What is a hash function ?
A hash function takes any string as input and computes a fixed size fingerprint.
The hashes of two equal messages are equal. If the hashes of two strings are equal, it does not imply that the two strings are equal.
When the hashes of two different strings are equal, it is called a collision.
What the hash functions are used for ?
The hash functions are used to generate a fingerprint of a string, which is easier to manipulate than the initial string. If the two hashes are different, then the two input strings are different.
For example, if we want to check if two big files are different, it is easier to compare their hashes. If their hashes are different, it means the two files are different.

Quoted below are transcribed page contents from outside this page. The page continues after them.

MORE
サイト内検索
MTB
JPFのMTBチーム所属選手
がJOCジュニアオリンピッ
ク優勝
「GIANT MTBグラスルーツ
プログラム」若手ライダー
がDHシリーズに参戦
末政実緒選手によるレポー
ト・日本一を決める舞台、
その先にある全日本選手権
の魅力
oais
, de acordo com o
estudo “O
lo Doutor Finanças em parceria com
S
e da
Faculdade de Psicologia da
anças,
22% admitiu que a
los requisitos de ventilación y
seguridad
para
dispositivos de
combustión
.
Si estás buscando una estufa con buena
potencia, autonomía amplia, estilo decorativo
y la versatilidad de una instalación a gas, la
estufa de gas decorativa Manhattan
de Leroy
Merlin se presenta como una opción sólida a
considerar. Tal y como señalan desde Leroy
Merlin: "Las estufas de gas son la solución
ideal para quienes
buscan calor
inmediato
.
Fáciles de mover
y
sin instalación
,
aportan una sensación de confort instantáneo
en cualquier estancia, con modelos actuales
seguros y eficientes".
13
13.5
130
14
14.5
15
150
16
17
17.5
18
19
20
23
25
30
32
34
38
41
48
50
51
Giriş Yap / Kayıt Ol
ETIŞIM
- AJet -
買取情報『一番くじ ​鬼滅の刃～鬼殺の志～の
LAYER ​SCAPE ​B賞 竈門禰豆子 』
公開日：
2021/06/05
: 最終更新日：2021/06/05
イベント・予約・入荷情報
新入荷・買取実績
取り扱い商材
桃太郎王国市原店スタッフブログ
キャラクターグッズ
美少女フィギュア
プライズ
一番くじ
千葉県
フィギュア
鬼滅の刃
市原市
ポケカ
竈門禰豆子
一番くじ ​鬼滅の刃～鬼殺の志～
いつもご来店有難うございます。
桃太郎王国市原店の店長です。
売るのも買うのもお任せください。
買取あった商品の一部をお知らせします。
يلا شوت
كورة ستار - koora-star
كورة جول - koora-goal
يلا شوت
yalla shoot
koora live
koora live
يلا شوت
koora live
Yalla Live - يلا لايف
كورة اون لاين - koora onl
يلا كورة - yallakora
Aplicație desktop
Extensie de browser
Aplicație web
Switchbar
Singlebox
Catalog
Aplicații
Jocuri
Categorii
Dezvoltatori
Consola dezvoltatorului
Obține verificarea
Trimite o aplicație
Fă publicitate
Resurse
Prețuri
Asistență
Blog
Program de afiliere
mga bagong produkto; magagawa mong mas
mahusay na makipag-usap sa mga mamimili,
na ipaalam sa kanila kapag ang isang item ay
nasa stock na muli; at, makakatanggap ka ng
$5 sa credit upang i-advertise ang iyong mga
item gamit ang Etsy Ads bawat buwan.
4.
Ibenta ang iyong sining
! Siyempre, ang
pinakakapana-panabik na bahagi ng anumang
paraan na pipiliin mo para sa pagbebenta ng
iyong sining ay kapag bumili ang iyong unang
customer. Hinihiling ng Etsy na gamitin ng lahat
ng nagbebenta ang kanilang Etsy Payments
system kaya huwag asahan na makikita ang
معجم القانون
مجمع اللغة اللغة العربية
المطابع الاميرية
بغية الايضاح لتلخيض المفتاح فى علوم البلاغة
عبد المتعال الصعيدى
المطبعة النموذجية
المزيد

What are the properties of a secure hash function (from a cryptographic point of view) ?
The properties of a secure hash function from a cryptographic point of view are the following:
- the function must be collision free, ie nobody can find two different string having the same hash value;
- the function must have the hiding property, ie given a hash, it is infeasible to find the initial string having this hash;
- the function must be puzzle-friendly, ie given a hash, it is infeasible to build a string having the same hash;
For more details, please refer to:
- wikipedia,
- the excellent following course from Princeton University
Examples of hash
We will use the md5 algorithm for the following examples.
Let’s create first a file hello-world.txt, with the text “Hello World !!!”.
To compute the hash, we execute the following command:
openssl dgst -md5 hello-world.txt
The result is:
MD5(hello-world.txt)= feee1b4f67bef56d54b39b3e5bf5ce85
If we change the text in the file hello-world.txt from “Hello World !!!” to “hello World !!!”, the hash becomes:
MD5(hello-world.txt)= be5d0c1c01d30347d47253ef183bb4a0
The md5 algorithm is no more used in cryptography, because it is possible to create collisions.